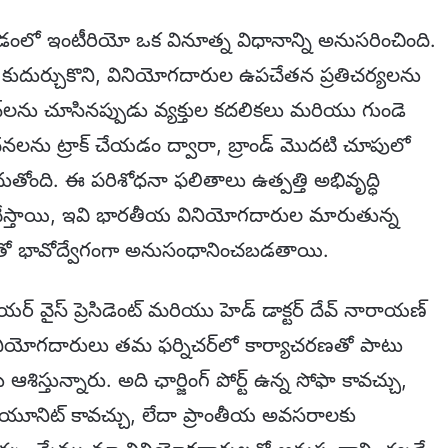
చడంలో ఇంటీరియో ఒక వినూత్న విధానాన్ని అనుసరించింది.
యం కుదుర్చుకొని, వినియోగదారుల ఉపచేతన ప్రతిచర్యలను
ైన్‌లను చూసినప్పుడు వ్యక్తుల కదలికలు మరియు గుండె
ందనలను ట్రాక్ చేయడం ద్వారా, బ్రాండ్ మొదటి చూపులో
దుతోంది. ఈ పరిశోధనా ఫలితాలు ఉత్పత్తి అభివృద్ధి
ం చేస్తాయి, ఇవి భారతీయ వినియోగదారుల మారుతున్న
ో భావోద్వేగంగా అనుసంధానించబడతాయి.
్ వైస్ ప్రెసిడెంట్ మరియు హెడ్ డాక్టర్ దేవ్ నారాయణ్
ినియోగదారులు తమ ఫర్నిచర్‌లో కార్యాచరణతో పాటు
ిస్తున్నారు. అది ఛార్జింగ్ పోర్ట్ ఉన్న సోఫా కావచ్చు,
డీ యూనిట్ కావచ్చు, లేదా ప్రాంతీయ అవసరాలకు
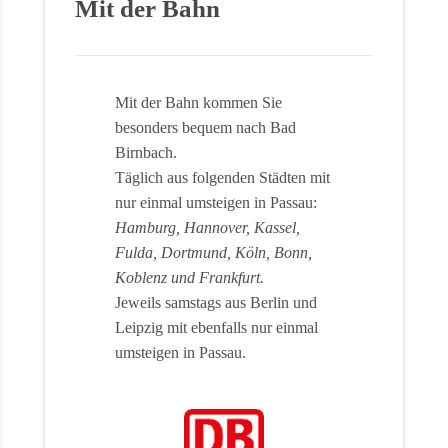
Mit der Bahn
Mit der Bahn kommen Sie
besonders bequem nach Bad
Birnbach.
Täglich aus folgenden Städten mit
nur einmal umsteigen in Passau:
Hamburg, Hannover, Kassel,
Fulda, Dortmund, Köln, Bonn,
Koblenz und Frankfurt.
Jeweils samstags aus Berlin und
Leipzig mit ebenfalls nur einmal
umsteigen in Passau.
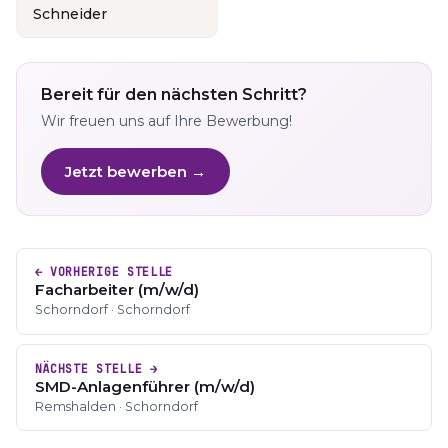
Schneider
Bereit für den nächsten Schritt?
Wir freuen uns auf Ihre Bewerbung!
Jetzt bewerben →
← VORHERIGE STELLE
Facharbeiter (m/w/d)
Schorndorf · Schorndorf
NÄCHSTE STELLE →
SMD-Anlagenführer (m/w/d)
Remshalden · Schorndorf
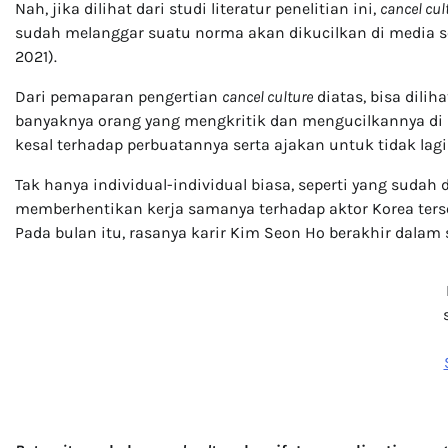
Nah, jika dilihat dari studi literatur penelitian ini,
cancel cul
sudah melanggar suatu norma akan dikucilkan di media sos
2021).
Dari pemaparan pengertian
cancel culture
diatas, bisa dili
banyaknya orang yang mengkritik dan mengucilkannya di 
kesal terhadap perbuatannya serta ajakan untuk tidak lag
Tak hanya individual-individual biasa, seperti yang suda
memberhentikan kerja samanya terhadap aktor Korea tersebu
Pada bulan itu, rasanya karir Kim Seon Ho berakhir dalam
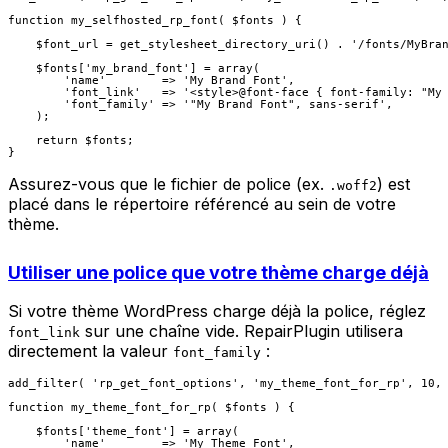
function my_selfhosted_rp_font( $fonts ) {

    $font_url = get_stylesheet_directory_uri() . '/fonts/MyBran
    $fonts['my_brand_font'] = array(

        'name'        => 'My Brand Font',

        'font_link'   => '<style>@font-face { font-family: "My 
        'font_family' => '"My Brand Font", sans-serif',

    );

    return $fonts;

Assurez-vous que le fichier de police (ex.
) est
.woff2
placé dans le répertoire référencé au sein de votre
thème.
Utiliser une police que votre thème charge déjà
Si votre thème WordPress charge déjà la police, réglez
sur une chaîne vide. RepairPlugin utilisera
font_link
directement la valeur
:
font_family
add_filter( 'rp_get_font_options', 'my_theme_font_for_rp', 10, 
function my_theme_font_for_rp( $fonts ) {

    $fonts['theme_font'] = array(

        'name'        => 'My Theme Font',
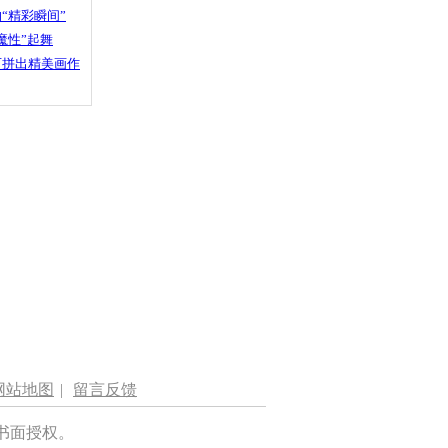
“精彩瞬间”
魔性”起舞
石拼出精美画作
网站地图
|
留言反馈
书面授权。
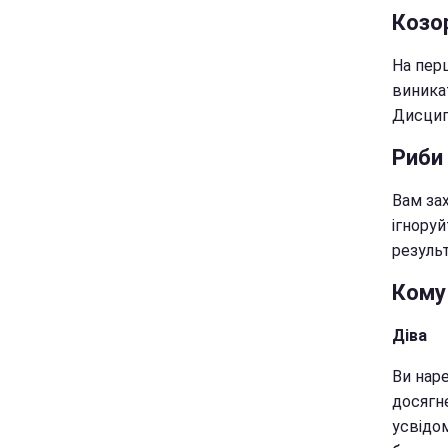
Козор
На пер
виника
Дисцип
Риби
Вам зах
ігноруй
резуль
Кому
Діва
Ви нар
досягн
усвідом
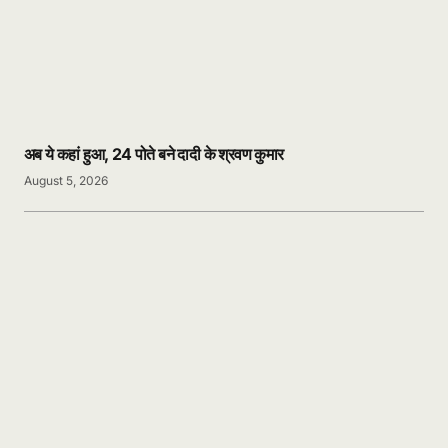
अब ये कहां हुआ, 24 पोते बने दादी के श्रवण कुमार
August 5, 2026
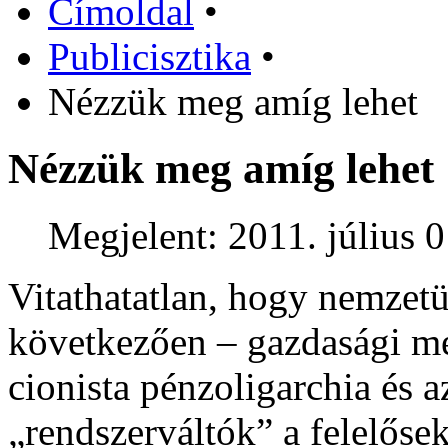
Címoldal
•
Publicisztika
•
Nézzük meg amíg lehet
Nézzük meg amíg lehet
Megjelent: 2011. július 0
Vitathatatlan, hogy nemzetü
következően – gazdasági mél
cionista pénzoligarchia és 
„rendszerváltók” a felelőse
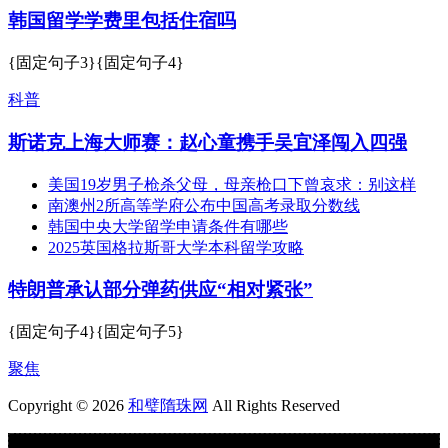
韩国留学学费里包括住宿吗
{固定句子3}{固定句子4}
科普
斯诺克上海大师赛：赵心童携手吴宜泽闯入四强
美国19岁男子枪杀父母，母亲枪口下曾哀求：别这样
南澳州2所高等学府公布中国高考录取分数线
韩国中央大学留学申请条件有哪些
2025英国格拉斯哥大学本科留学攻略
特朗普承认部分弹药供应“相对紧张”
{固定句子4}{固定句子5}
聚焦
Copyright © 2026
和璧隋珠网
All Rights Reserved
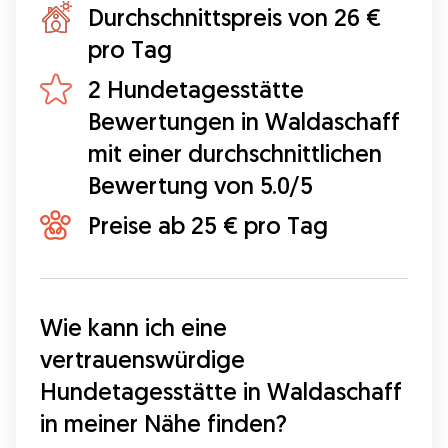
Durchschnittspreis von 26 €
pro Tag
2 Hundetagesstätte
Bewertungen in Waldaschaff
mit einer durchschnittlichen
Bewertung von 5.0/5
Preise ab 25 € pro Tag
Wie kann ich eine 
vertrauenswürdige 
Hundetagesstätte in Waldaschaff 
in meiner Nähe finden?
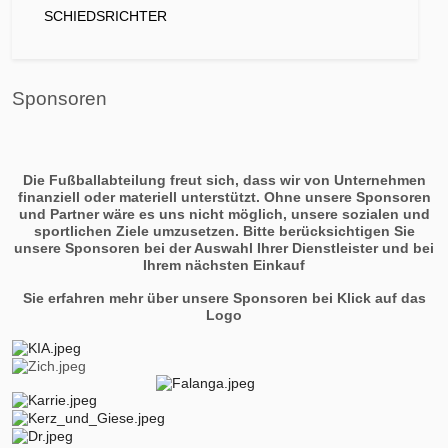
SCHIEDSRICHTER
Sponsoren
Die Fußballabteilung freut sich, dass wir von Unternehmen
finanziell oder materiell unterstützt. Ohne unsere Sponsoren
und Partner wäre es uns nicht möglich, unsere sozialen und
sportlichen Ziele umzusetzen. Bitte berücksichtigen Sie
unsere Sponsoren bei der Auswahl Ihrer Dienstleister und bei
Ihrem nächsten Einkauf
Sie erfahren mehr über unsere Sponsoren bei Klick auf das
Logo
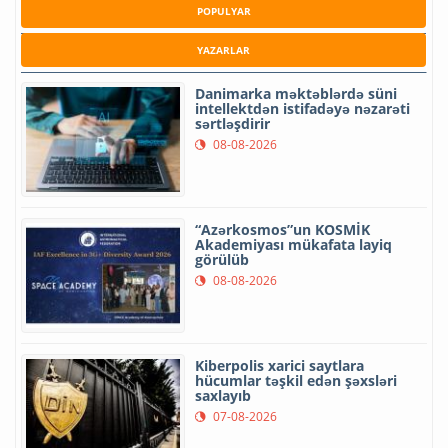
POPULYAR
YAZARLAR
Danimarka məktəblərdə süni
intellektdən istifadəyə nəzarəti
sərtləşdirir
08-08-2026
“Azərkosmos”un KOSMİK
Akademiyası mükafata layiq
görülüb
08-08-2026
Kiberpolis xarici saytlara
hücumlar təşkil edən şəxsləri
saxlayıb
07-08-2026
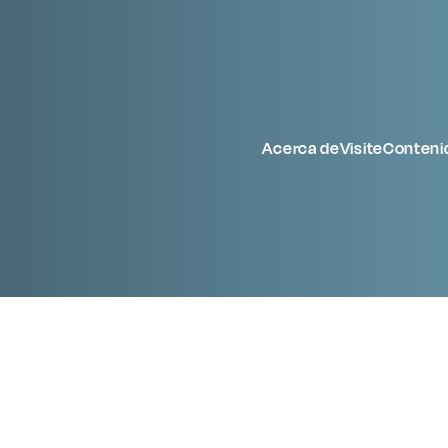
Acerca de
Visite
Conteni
------------------------------------
== WHAT TO WORK ON ==
Which lines of the material contain "Waldaschaff"? List them.

== YOUR SOLUTION ==
Bewertungen in Waldaschaff
Hundetagesstätte in Waldaschaff 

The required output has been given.